=== Directions for this task ===
Your answer should be the records, copied exactly, with the pictures removed.

━━ Provided data ━━

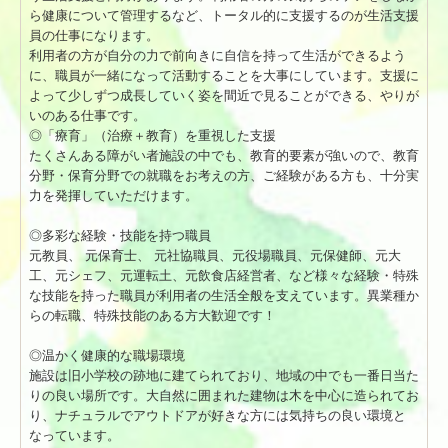
ら健康について管理するなど、トータル的に支援するのが生活支援
行事の紹介
員の仕事になります。
利用者の方が自分の力で前向きに自信を持って生活ができるよう
職員採用
に、職員が一緒になって活動することを大事にしています。支援に
よって少しずつ成長していく姿を間近で見ることができる、やりが
募集要項 生活支援員【正職員】
いのある仕事です。
◎「療育」（治療＋教育）を重視した支援
募集要項 看護師【正職員】
たくさんある障がい者施設の中でも、教育的要素が強いので、教育
分野・保育分野での就職をお考えの方、ご経験がある方も、十分実
募集要項 調理員【正職員】
力を発揮していただけます。
募集要項 運転手【契約職員】
◎多彩な経験・技能を持つ職員
元教員、 元保育士、 元社協職員、元役場職員、元保健師、元大
問い合わせ
工、元シェフ、元運転土、元飲食店経営者、など様々な経験・特殊
な技能を持った職員が利用者の生活全般を支えています。異業種か
らの転職、特殊技能のある方大歓迎です！
木造施設の紹介
◎温かく健康的な職場環境
施設は旧小学校の跡地に建てられており、地域の中でも一番日当た
りの良い場所です。大自然に囲まれた建物は木を中心に造られてお
り、ナチュラルでアウトドアが好きな方には気持ちの良い環境と
なっています。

━━━

=== Result for this exercise ===
ら健康について管理するなど、トータル的に支援するのが生活支援
行事の紹介
員の仕事になります。
利用者の方が自分の力で前向きに自信を持って生活ができるよう
職員採用
に、職員が一緒になって活動することを大事にしています。支援に
よって少しずつ成長していく姿を間近で見ることができる、やりが
募集要項 生活支援員【正職員】
いのある仕事です。
◎「療育」（治療＋教育）を重視した支援
募集要項 看護師【正職員】
たくさんある障がい者施設の中でも、教育的要素が強いので、教育
分野・保育分野での就職をお考えの方、ご経験がある方も、十分実
募集要項 調理員【正職員】
力を発揮していただけます。
募集要項 運転手【契約職員】
◎多彩な経験・技能を持つ職員
元教員、 元保育士、 元社協職員、元役場職員、元保健師、元大
問い合わせ
工、元シェフ、元運転土、元飲食店経営者、など様々な経験・特殊
な技能を持った職員が利用者の生活全般を支えています。異業種か
らの転職、特殊技能のある方大歓迎です！
木造施設の紹介
◎温かく健康的な職場環境
施設は旧小学校の跡地に建てられており、地域の中でも一番日当た
りの良い場所です。大自然に囲まれた建物は木を中心に造られてお
り、ナチュラルでアウトドアが好きな方には気持ちの良い環境と
なっています。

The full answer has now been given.